I bought a nose-hair trimmer.
I NEEDED it.

Insomnia.
Fatigue.
The bloating.
Night sweats.
Day sweats.
Random break-outs of acne? WTH? I am 30 freaking SEVEN!

The only thing that had been bringing me happiness is my nightly bowl of ice cream.
I wanted to share with you, my fine reading pool: My Recipe for Happiness.

And also, because if I am gaining weight from all this happiness, then I need to make my friends a little fatter too, so we can just love each other in spite of our physical imperfections.

Do you have a can of evaporated milk?
Do you have ten minutes?
And some ice cream?
Then proceed to the happy place:

Hot Fudge Sauce
1 c. sugar
3 T. cocoa
6 T. butter
3/4 c. evaporated milk

Boil for five minutes, stirring constantly then add:
1 t. vanilla

Let it cool a bit, and top that ice cream!

I store mine in the fridge in an empty frosting container.

Rinse that pan out, and let's go again!

Caramel Sauce
1/2 c. sugar
1/2 c. packed brown sugar
6 T. butter
3/4 c. evaporated milk

Boil for five minutes, stirring constantly then add:
1 t. vanilla

Cool a bit, and top your second bowl of ice cream.
Or third.
Whatever you need.

9 comments:

Steph said...

OMG! I just posted on my blog a very ambiguous post but this is basically every.single.word I wanted to write!!! It started two years ago at 39 for me and I've HAD it!!! I'm calling my doctor in the morning. (((hugs))) and you are sooooo not alone!

Unknown said...

I have an easier hot fudge recipe than that and it is SO good. Take one can of sweetened condensed milk, put it in a glass bowl with one cup of chocolate chips. Microwave for a minute, then stir. If it's not all melted, give it another 30 seconds. Get it out, put in 1 TBS butter and 1 tsp vanilla.

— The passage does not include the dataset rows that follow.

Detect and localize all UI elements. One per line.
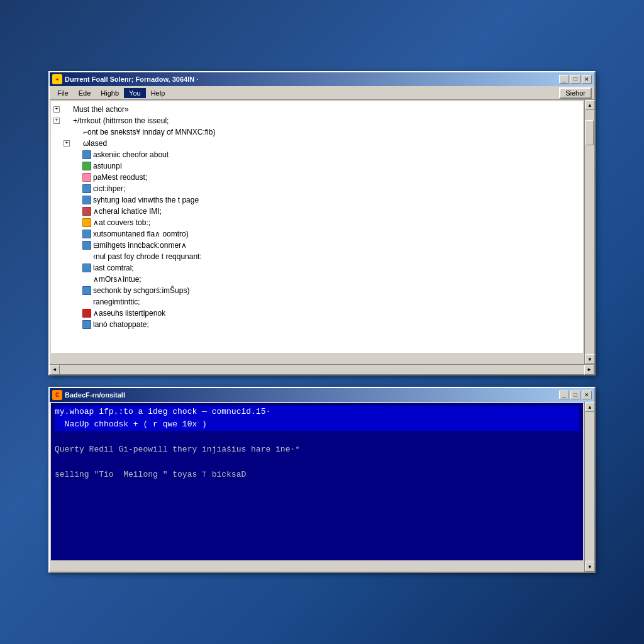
tree-row[interactable]: sechonk by schgorś:imŜups): [53, 285, 580, 296]
menu-help[interactable]: Help: [146, 88, 170, 98]
tree-row[interactable]: lanó chatoppate;: [53, 319, 580, 330]
tree-row[interactable]: ∧mOrs∧intue;: [53, 274, 580, 285]
tree-row[interactable]: +Must thel achor»: [53, 104, 580, 115]
tree-scrollbar-v[interactable]: ▲ ▼: [584, 100, 594, 364]
tree-item-label: sechonk by schgorś:imŜups): [93, 285, 189, 296]
item-icon: [82, 309, 91, 318]
tree-item-label: +/trrkout (hittrrson the isseul;: [73, 115, 169, 126]
cmd-line: [55, 456, 579, 469]
item-icon: [82, 207, 91, 216]
tree-item-label: lanó chatoppate;: [93, 319, 149, 330]
tree-item-label: ∧mOrs∧intue;: [93, 274, 142, 285]
tree-item-label: ∧cheral ichatice IMI;: [93, 206, 162, 217]
tree-row[interactable]: ranegimtinttic;: [53, 296, 580, 308]
cmd-close-button[interactable]: ✕: [582, 391, 592, 399]
tree-row[interactable]: ⌐ont be sneksts¥ innday of MNNXC:fib): [53, 126, 580, 138]
cmd-title-text: BadecF-rn/onsitall: [65, 391, 557, 399]
cmd-line: [55, 431, 579, 443]
item-icon: [82, 264, 91, 272]
tree-item-label: last comtral;: [93, 262, 134, 274]
cmd-line: my.whoap ifp.:to a ideg chock — comnucid…: [55, 406, 579, 418]
item-icon: [82, 320, 91, 329]
tree-item-label: ranegimtinttic;: [93, 296, 140, 308]
expand-icon[interactable]: +: [64, 140, 70, 147]
item-icon: [82, 241, 91, 250]
cmd-scroll-down[interactable]: ▼: [585, 562, 595, 572]
tree-minimize-button[interactable]: _: [559, 75, 569, 84]
cmd-restore-button[interactable]: □: [570, 391, 580, 399]
tree-close-button[interactable]: ✕: [582, 75, 592, 84]
tree-row[interactable]: ∧aseuhs iistertipenok: [53, 308, 580, 319]
cmd-scrollbar-v[interactable]: ▲ ▼: [584, 402, 594, 572]
tree-maximize-button[interactable]: □: [570, 75, 580, 84]
item-icon: [82, 173, 91, 182]
tree-menubar: File Ede Highb You Help Siehor: [50, 86, 594, 100]
item-icon: [82, 150, 91, 159]
siehor-button[interactable]: Siehor: [559, 87, 592, 99]
cmd-scroll-track: [585, 412, 594, 562]
expand-icon[interactable]: +: [53, 118, 60, 124]
tree-row[interactable]: ++/trrkout (hittrrson the isseul;: [53, 115, 580, 126]
tree-item-label: syhtung load vinwths the t page: [93, 194, 199, 206]
menu-file[interactable]: File: [52, 88, 74, 98]
tree-content[interactable]: +Must thel achor»++/trrkout (hittrrson t…: [51, 101, 583, 353]
tree-row[interactable]: askeniic cheofor about: [53, 149, 580, 160]
tree-item-label: ‹nul past foy chrode t reqqunant:: [93, 251, 202, 262]
tree-item-label: ωlased: [83, 138, 107, 149]
menu-ede[interactable]: Ede: [74, 88, 96, 98]
cmd-titlebar: C BadecF-rn/onsitall _ □ ✕: [50, 388, 594, 402]
item-icon: [82, 162, 91, 170]
cmd-scroll-up[interactable]: ▲: [585, 402, 595, 412]
tree-title-text: Durrent Foall Solenr; Fornadow, 3064IN ·: [65, 75, 557, 83]
tree-row[interactable]: cict:ihper;: [53, 183, 580, 194]
scroll-down-arrow[interactable]: ▼: [585, 354, 595, 364]
tree-row[interactable]: ∧cheral ichatice IMI;: [53, 206, 580, 217]
tree-item-label: ⊟mihgets inncback:onmer∧: [93, 240, 187, 251]
item-icon: [82, 196, 91, 204]
cmd-minimize-button[interactable]: _: [559, 391, 569, 399]
tree-item-label: Must thel achor»: [73, 104, 129, 115]
scroll-thumb[interactable]: [586, 120, 594, 145]
tree-title-icon: ✦: [52, 74, 62, 84]
tree-row[interactable]: syhtung load vinwths the t page: [53, 194, 580, 206]
cmd-line: NacUp chhodsk + ( r qwe 10x ): [55, 418, 579, 431]
tree-item-label: xutsomuntaned fla∧ oomtro): [93, 228, 189, 240]
tree-item-label: paMest reodust;: [93, 172, 147, 183]
cmd-line: Querty Redil Gi-peowill thery injiaŝius …: [55, 443, 579, 456]
tree-row[interactable]: ∧at couvers tob:;: [53, 217, 580, 228]
tree-item-label: cict:ihper;: [93, 183, 125, 194]
tree-scrollbar-h[interactable]: ◄ ►: [50, 364, 594, 374]
tree-row[interactable]: ‹nul past foy chrode t reqqunant:: [53, 251, 580, 262]
cmd-line: selling "Tio Meilong " toyas ⊤ bicksaD: [55, 469, 579, 481]
item-icon: [82, 230, 91, 238]
tree-item-label: ⌐ont be sneksts¥ innday of MNNXC:fib): [83, 126, 215, 138]
tree-window-controls: _ □ ✕: [559, 75, 592, 84]
tree-row[interactable]: last comtral;: [53, 262, 580, 274]
tree-body: +Must thel achor»++/trrkout (hittrrson t…: [50, 100, 594, 364]
cmd-body: my.whoap ifp.:to a ideg chock — comnucid…: [50, 402, 594, 572]
tree-item-label: ∧at couvers tob:;: [93, 217, 150, 228]
menu-highb[interactable]: Highb: [96, 88, 124, 98]
scroll-right-arrow[interactable]: ►: [584, 365, 594, 375]
tree-row[interactable]: astuunpI: [53, 160, 580, 172]
tree-item-label: ∧aseuhs iistertipenok: [93, 308, 165, 319]
cmd-window: C BadecF-rn/onsitall _ □ ✕ my.whoap ifp.…: [48, 387, 596, 573]
cmd-window-controls: _ □ ✕: [559, 391, 592, 399]
tree-titlebar: ✦ Durrent Foall Solenr; Fornadow, 3064IN…: [50, 72, 594, 86]
item-icon: [82, 218, 91, 227]
scroll-track: [585, 110, 594, 354]
tree-row[interactable]: ⊟mihgets inncback:onmer∧: [53, 240, 580, 251]
tree-item-label: astuunpI: [93, 160, 122, 172]
menu-you[interactable]: You: [124, 88, 146, 98]
cmd-content[interactable]: my.whoap ifp.:to a ideg chock — comnucid…: [51, 403, 583, 560]
tree-row[interactable]: paMest reodust;: [53, 172, 580, 183]
cmd-title-icon: C: [52, 390, 62, 400]
tree-item-label: askeniic cheofor about: [93, 149, 169, 160]
expand-icon[interactable]: +: [53, 106, 60, 113]
tree-row[interactable]: +ωlased: [53, 138, 580, 149]
tree-row[interactable]: xutsomuntaned fla∧ oomtro): [53, 228, 580, 240]
scroll-up-arrow[interactable]: ▲: [585, 100, 595, 110]
item-icon: [82, 286, 91, 295]
scroll-left-arrow[interactable]: ◄: [50, 365, 60, 375]
item-icon: [82, 184, 91, 193]
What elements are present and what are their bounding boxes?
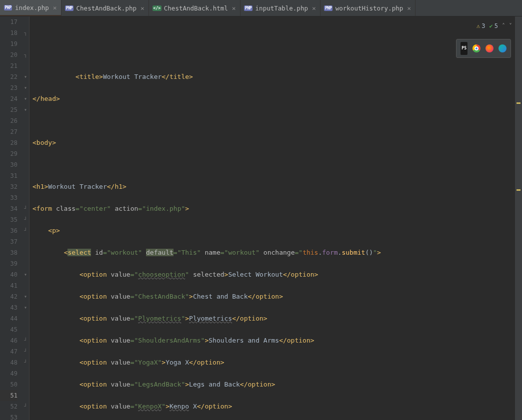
chevron-down-icon[interactable]: ˅	[509, 20, 512, 31]
html-icon: </>	[153, 4, 161, 11]
tab-inputtable-php[interactable]: PHP inputTable.php ×	[240, 0, 320, 16]
tab-label: ChestAndBack.php	[76, 4, 136, 12]
t: =	[130, 403, 134, 410]
php-icon: PHP	[66, 4, 74, 11]
t: option	[84, 359, 111, 366]
t: option	[287, 337, 310, 344]
t: option	[84, 315, 111, 322]
t: "workout"	[224, 249, 260, 256]
t: submit	[342, 249, 365, 256]
close-icon[interactable]: ×	[312, 4, 316, 12]
t: Chest and Back	[193, 293, 248, 300]
editor[interactable]: 1718192021222324252627282930313233343536…	[0, 16, 522, 420]
t: </	[283, 271, 291, 278]
t: </	[279, 337, 287, 344]
t: >	[228, 403, 232, 410]
scrollbar[interactable]	[515, 16, 522, 420]
t: class	[56, 205, 76, 212]
t: <	[80, 403, 84, 410]
t: Shoulders and Arms	[208, 337, 279, 344]
inspection-status[interactable]: ⚠3 ✔5 ˄ ˅	[476, 20, 512, 31]
t: =	[130, 293, 134, 300]
t: </	[232, 315, 240, 322]
t: >	[166, 403, 170, 410]
warning-icon: ⚠	[476, 20, 480, 31]
t: "index.php"	[142, 205, 185, 212]
t: </	[107, 183, 115, 190]
t: value	[111, 403, 130, 410]
t: action	[111, 205, 138, 212]
t: </	[197, 403, 205, 410]
t: =	[130, 359, 134, 366]
close-icon[interactable]: ×	[140, 4, 144, 12]
t: >	[271, 381, 275, 388]
browser-preview-bar[interactable]: PS	[456, 39, 511, 58]
t: >	[162, 359, 166, 366]
t: <	[80, 381, 84, 388]
ok-count: 5	[494, 20, 498, 31]
t: <	[32, 205, 36, 212]
tab-chestandback-html[interactable]: </> ChestAndBack.html ×	[149, 0, 240, 16]
tab-index-php[interactable]: PHP index.php ×	[0, 0, 62, 16]
t: =	[130, 315, 134, 322]
t: "	[373, 249, 377, 256]
tab-workouthistory-php[interactable]: PHP workoutHistory.php ×	[320, 0, 416, 16]
close-icon[interactable]: ×	[53, 4, 57, 11]
t: value	[111, 337, 130, 344]
t: >	[220, 359, 224, 366]
t: title	[80, 73, 99, 80]
fold-column[interactable]: ┐┐▾▾▾▾┘┘┘▾▾▾┘┘┘┘	[22, 16, 30, 420]
phpstorm-icon[interactable]: PS	[460, 42, 468, 55]
t: >	[52, 139, 56, 146]
t: select	[68, 249, 91, 256]
tab-chestandback-php[interactable]: PHP ChestAndBack.php ×	[62, 0, 149, 16]
firefox-icon[interactable]	[486, 44, 494, 52]
edge-icon[interactable]	[498, 44, 506, 52]
t: </	[32, 95, 40, 102]
t: default	[146, 249, 174, 256]
t: title	[170, 73, 189, 80]
t: >	[99, 73, 103, 80]
t: h1	[114, 183, 122, 190]
t: =	[103, 249, 107, 256]
code-area[interactable]: ⚠3 ✔5 ˄ ˅ PS <title>Workout Tracker</tit…	[30, 16, 522, 420]
tab-label: workoutHistory.php	[336, 4, 403, 12]
t: >	[185, 315, 189, 322]
t: value	[111, 381, 130, 388]
chrome-icon[interactable]	[472, 44, 480, 52]
t: >	[56, 227, 60, 234]
t: h1	[36, 183, 44, 190]
t: =	[130, 271, 134, 278]
t: value	[111, 293, 130, 300]
t: option	[256, 293, 279, 300]
t: <	[80, 293, 84, 300]
t: option	[248, 381, 272, 388]
tab-label: inputTable.php	[256, 4, 308, 12]
t: Workout Tracker	[103, 73, 162, 80]
t: =	[130, 337, 134, 344]
t: option	[291, 271, 314, 278]
t: "ShouldersAndArms"	[134, 337, 205, 344]
t: "center"	[80, 205, 111, 212]
t: >	[264, 315, 268, 322]
t: Plyometrics	[189, 315, 232, 322]
t: =	[130, 381, 134, 388]
t: >	[189, 293, 193, 300]
t: Legs and Back	[189, 381, 240, 388]
t: "This"	[178, 249, 201, 256]
t: "ChestAndBack"	[134, 293, 190, 300]
t: option	[84, 293, 111, 300]
t: </	[189, 359, 197, 366]
close-icon[interactable]: ×	[232, 4, 236, 12]
t: value	[111, 271, 130, 278]
t: >	[122, 183, 126, 190]
t: head	[40, 95, 56, 102]
t: Yoga X	[166, 359, 189, 366]
t: =	[174, 249, 178, 256]
t: <	[48, 227, 52, 234]
t: =	[138, 205, 142, 212]
close-icon[interactable]: ×	[407, 4, 411, 12]
t: p	[52, 227, 56, 234]
t: option	[240, 315, 264, 322]
chevron-up-icon[interactable]: ˄	[502, 20, 505, 31]
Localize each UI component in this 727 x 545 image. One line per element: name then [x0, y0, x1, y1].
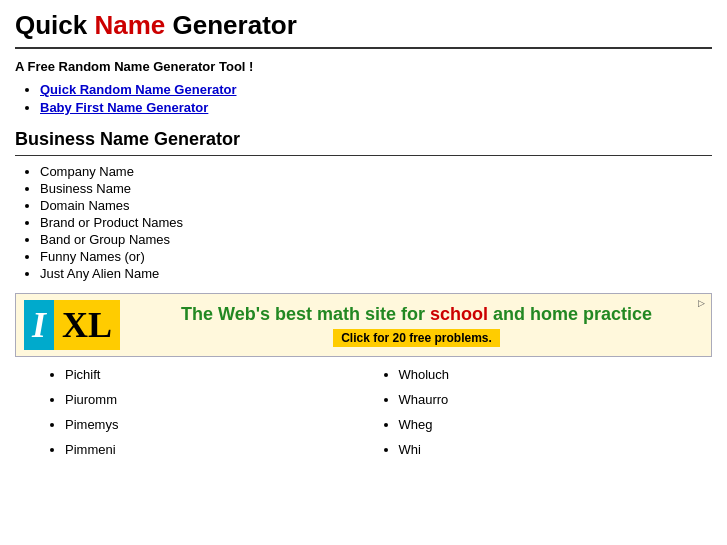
- ad-school-word: school: [430, 304, 488, 324]
- list-item: Brand or Product Names: [40, 215, 712, 230]
- baby-first-name-link[interactable]: Baby First Name Generator: [40, 100, 208, 115]
- results-right-list: Wholuch Whaurro Wheg Whi: [379, 367, 713, 457]
- results-section: Pichift Piuromm Pimemys Pimmeni Wholuch …: [15, 367, 712, 467]
- list-item: Just Any Alien Name: [40, 266, 712, 281]
- ad-home-word: home practice: [530, 304, 652, 324]
- results-left-list: Pichift Piuromm Pimemys Pimmeni: [45, 367, 379, 457]
- list-item: Whi: [399, 442, 713, 457]
- ad-content: The Web's best math site for school and …: [130, 303, 703, 347]
- ad-text-1: The Web's best math site for: [181, 304, 430, 324]
- title-prefix: Quick: [15, 10, 94, 40]
- business-section-title: Business Name Generator: [15, 129, 712, 156]
- list-item: Company Name: [40, 164, 712, 179]
- tagline: A Free Random Name Generator Tool !: [15, 59, 712, 74]
- category-list: Company Name Business Name Domain Names …: [15, 164, 712, 281]
- ad-logo-i: I: [24, 300, 54, 350]
- page-title: Quick Name Generator: [15, 10, 712, 49]
- list-item: Business Name: [40, 181, 712, 196]
- list-item: Pimmeni: [65, 442, 379, 457]
- ad-corner-icon: ▷: [698, 298, 705, 308]
- results-left-col: Pichift Piuromm Pimemys Pimmeni: [45, 367, 379, 467]
- page-wrapper: Quick Name Generator A Free Random Name …: [0, 0, 727, 545]
- list-item: Domain Names: [40, 198, 712, 213]
- list-item: Piuromm: [65, 392, 379, 407]
- list-item: Whaurro: [399, 392, 713, 407]
- ad-main-text: The Web's best math site for school and …: [130, 303, 703, 326]
- quick-random-link[interactable]: Quick Random Name Generator: [40, 82, 237, 97]
- list-item: Pichift: [65, 367, 379, 382]
- nav-links: Quick Random Name Generator Baby First N…: [15, 82, 712, 115]
- list-item: Baby First Name Generator: [40, 100, 712, 115]
- ad-logo-xl: XL: [54, 300, 120, 350]
- title-highlight: Name: [94, 10, 165, 40]
- title-suffix: Generator: [165, 10, 297, 40]
- list-item: Pimemys: [65, 417, 379, 432]
- list-item: Quick Random Name Generator: [40, 82, 712, 97]
- ad-banner[interactable]: IXL The Web's best math site for school …: [15, 293, 712, 357]
- list-item: Funny Names (or): [40, 249, 712, 264]
- ad-text-2: and: [488, 304, 530, 324]
- list-item: Wholuch: [399, 367, 713, 382]
- list-item: Band or Group Names: [40, 232, 712, 247]
- list-item: Wheg: [399, 417, 713, 432]
- results-right-col: Wholuch Whaurro Wheg Whi: [379, 367, 713, 467]
- ad-logo: IXL: [24, 300, 120, 350]
- ad-sub-text: Click for 20 free problems.: [333, 329, 500, 347]
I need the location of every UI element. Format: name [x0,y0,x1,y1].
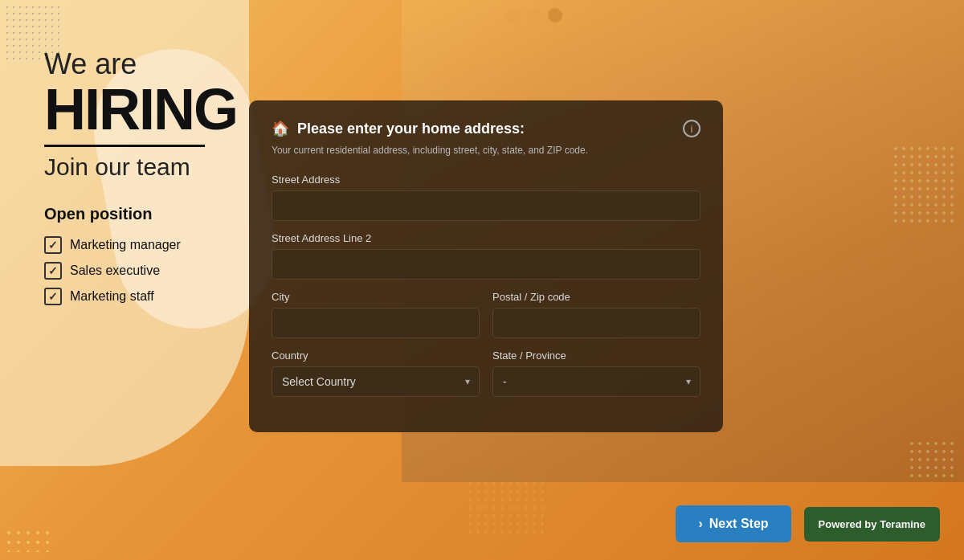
country-select[interactable]: Select Country United States United King… [272,366,480,397]
join-team-text: Join our team [44,153,237,181]
info-icon[interactable]: i [683,120,701,137]
we-are-text: We are [44,48,237,80]
powered-by-brand: Teramine [880,518,925,530]
street-address-2-input[interactable] [272,249,701,280]
divider [44,145,205,147]
street-address-2-label: Street Address Line 2 [272,232,701,244]
home-icon: 🏠 [272,120,289,137]
list-item: Marketing staff [44,288,237,305]
powered-by-prefix: Powered by [819,518,877,530]
position-list: Marketing manager Sales executive Market… [44,236,237,305]
state-select[interactable]: - Alabama Alaska California New York Tex… [492,366,701,397]
state-group: State / Province - Alabama Alaska Califo… [492,349,701,397]
checkbox-icon-1 [44,236,62,254]
powered-by-button[interactable]: Powered by Teramine [804,507,940,542]
street-address-input[interactable] [272,190,701,221]
left-content: We are HIRING Join our team Open positio… [44,48,237,305]
city-input[interactable] [272,308,480,338]
street-address-label: Street Address [272,174,701,186]
hiring-text: HIRING [44,80,237,138]
checkbox-icon-2 [44,262,62,280]
position-label-3: Marketing staff [70,289,154,304]
city-postal-row: City Postal / Zip code [272,291,701,349]
position-label-2: Sales executive [70,264,160,278]
next-step-arrow-icon: › [698,517,702,531]
next-step-label: Next Step [709,517,769,531]
country-group: Country Select Country United States Uni… [272,349,480,397]
modal-title-row: 🏠 Please enter your home address: [272,120,525,137]
bottom-bar: › Next Step Powered by Teramine [0,488,964,560]
modal-title: Please enter your home address: [297,121,525,137]
postal-label: Postal / Zip code [492,291,701,303]
postal-input[interactable] [492,308,701,338]
street-address-group: Street Address [272,174,701,221]
modal-subtitle: Your current residential address, includ… [272,144,701,157]
next-step-button[interactable]: › Next Step [676,505,790,542]
street-address-2-group: Street Address Line 2 [272,232,701,280]
country-select-wrapper: Select Country United States United King… [272,366,480,397]
postal-group: Postal / Zip code [492,291,701,338]
list-item: Sales executive [44,262,237,280]
checkbox-icon-3 [44,288,62,305]
city-label: City [272,291,480,303]
address-modal: 🏠 Please enter your home address: i Your… [249,100,723,432]
state-select-wrapper: - Alabama Alaska California New York Tex… [492,366,701,397]
position-label-1: Marketing manager [70,238,181,252]
country-state-row: Country Select Country United States Uni… [272,349,701,408]
modal-header: 🏠 Please enter your home address: i [272,120,701,137]
open-position-heading: Open position [44,205,237,223]
country-label: Country [272,349,480,362]
list-item: Marketing manager [44,236,237,254]
state-label: State / Province [492,349,701,362]
city-group: City [272,291,480,338]
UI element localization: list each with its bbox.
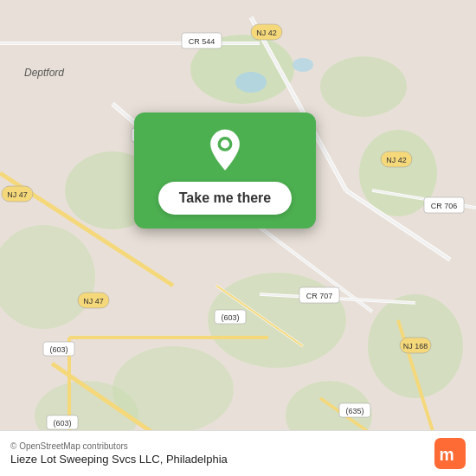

Who needs ice cream? I'm calling it chocolate soup.

Wendy Lojik said...

Wooo I am going to have to make some ice cream topping delights..You know I love snacks and YOU!

Anonymous said...

Big hugs to you, Shaunte. I went through this and it was thyroid issues. I hope things get better for you (and your family) soon.

Janet O. said...

40here and could have written that post! Pre menopause SUCKS!!!!

Anonymous said...

That sucks. I'm so sorry. Your baby maker is at fault here, not you!
Take care and I'll eat yum fudge ice cream food hug goodness with you any day.
Laura M.

Mag Family said...

I am so with you. Been about a year now. Menopause. I refuse to go the Dr. cuz then they will tell me it's menopause and then old age has been confirmed. Nope not going. I like denial.

Amy Sorensen said...

mmmmmmmmmmmmmmmmmmmmm. I'm totally making those.

Plus, I hear you on the hormone thing. The hair is inSANE. When you go to the doctor you should ask about getting on the pill. The pill that's called Seasonale. It helps with the hormone craziness (I can't imagine how crazy I would be if I WASN'T taking it, because even on it, I'm still a little bit wacko) plus: "that" special week only happens every three months.

Talk about happy place.

And now I am off to trim my 5:00 shadow. On my eyebrows. Didn't I just have them waxed YESTERDAY??? ;)

Heather said...

How sad that we all can relate to pretty much everything you wrote! I am so worried about being an old lady with long chin hairs that I can't even see because I will be in dire need of glasses! Yikes!